I think the code is correct, maybe I'm missing something. It should never yield the same example twice...the first yield only executes after sents gets reset to the empty string. This should mean that the final yield gives new sentences, but only yields if there are new sentences to provide. Is that inconsistent with what you're seeing?
Ah, I think I missed the sents = ""! Nevermind then!
Is your goal to treat those examples as identical and skip them if they re-occur? And if so, are you setting "exclude_by": "input" in your config?

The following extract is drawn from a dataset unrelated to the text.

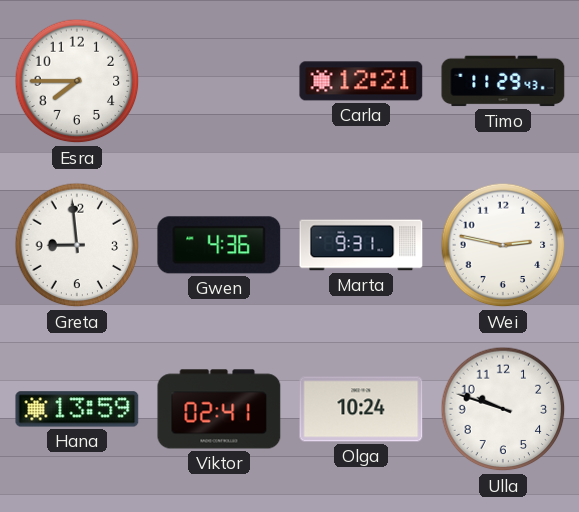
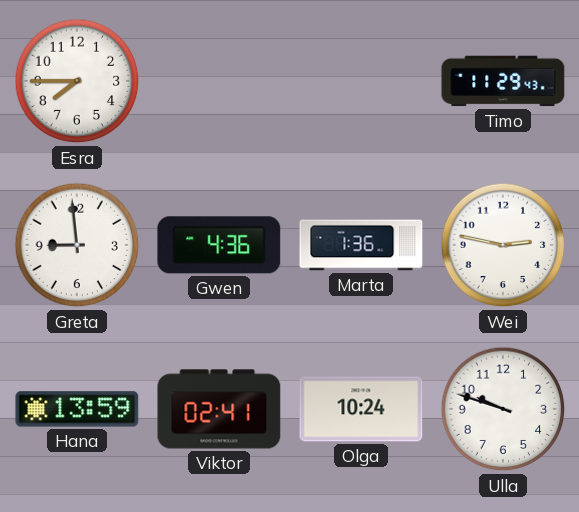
Carla: 12:21 -> none
Marta: 9:31 -> 1:36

I think the main question and aspect to check would be: Does the stream itself produce duplicate examples and if so, do those examples have the same hashes, or different hashes? And are there any examples that should be treated as identical but are not? (It's usually best to check this at the Python level and not in the app so you don't have any side-effects from how the data is sent back and forth.)
The goal there is a little complicated...The sentence segmentation works by reconstructing segments after Spacy's tokenizer has split them up. I upgraded a Spacy version, and found that I was getting duplicates in my datasets because (I'm guessing) some of the tokenization logic changed, which meant that segments that differed by a few characters or a sentence were getting different input hashes. Another way that I can get near-duplicates is if I alter the max segment length...I'd like to avoid having samples that only differ by a sentence.

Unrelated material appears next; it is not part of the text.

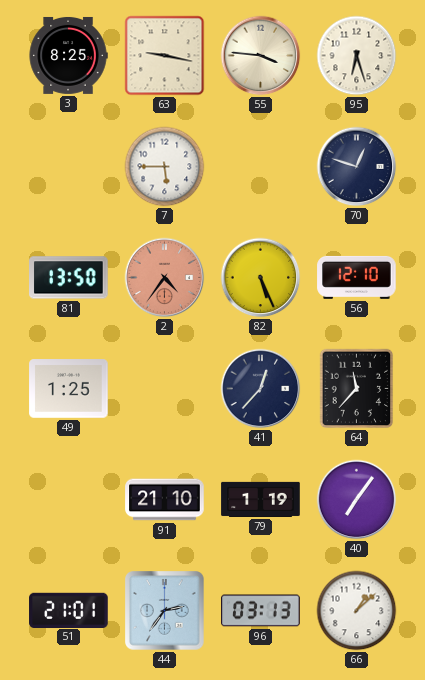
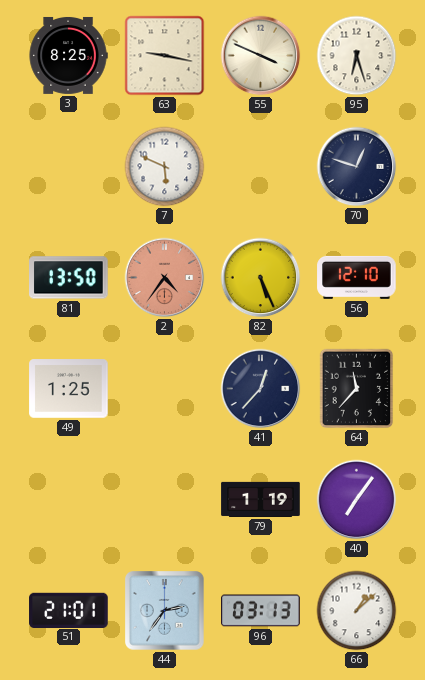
55: 3:46 -> 3:49
7: 5:45 -> 5:49
91: 21:10 -> none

In order to prevent that, I pre-emptively create one input hash that every segment with a common original example shares. Now, when I exclude an annotated dataset I'll never be served examples that have been annotated before, regardless of whether tokenization logic changes or whether I change the fragment length. I am using "exclude_by": "input" to make this all work.

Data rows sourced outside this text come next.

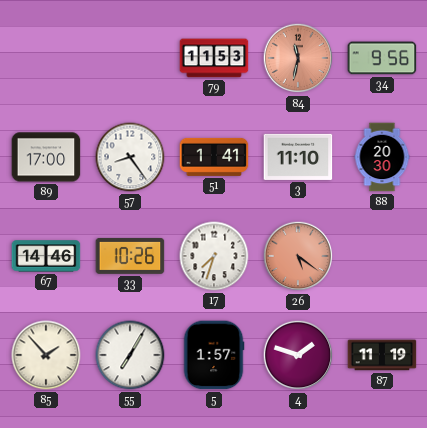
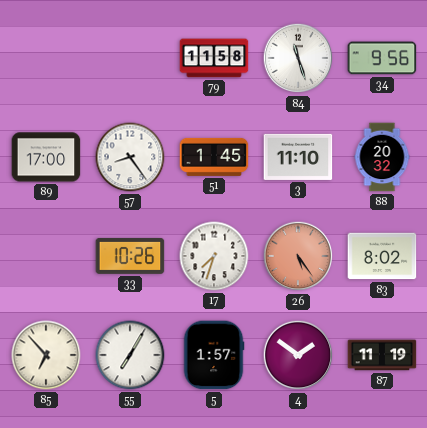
79: 11:53 -> 11:58
84: 11:32 -> 11:27
84 dial: salmon -> white
51: 1:41 -> 1:45
88: 20:30 -> 20:32
67: 14:46 -> none
26: 5:21 -> 5:24
83: none -> 8:02
85: 1:53 -> 6:53
4: 1:48 -> 1:51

Does this screw up how the feed_overlap works? I'm also wondering if the problem may be with corrections. If a recipe like the NER review creates a new input hash, we could be getting duplicates that way...where the exclude function no longer works as intended. I can't find any duplicates in the stream, but will test what happens with my custom hashing implementation when I correct a dataset with the review recipe.
It looks like the use of the review recipe is definitely creating problems. I'll create a fix for that and get our annotators working again, will let you know if the problem persists.
Thanks for the detailed explanation! From what you describe, I think it's definitely possible that it comes down to small differences in the incoming data that cause the hashes to differ for examples that you want to consider the same in your particular use case. So using your own custom hashing that reflects exactly what you consider identical probably makes sense here and it'd also make it easier for you to reason about the hashes that are created and whether there's a problem somewhere.
The review recipe wil rehash the tasks before merging and sending them out to make sure that they're up to date, because it heavily relies on identifying which annotations belong to the same input so it can group them together. So the final reviewed example will likely end up with a different task hash than the initial suggested and annotated example.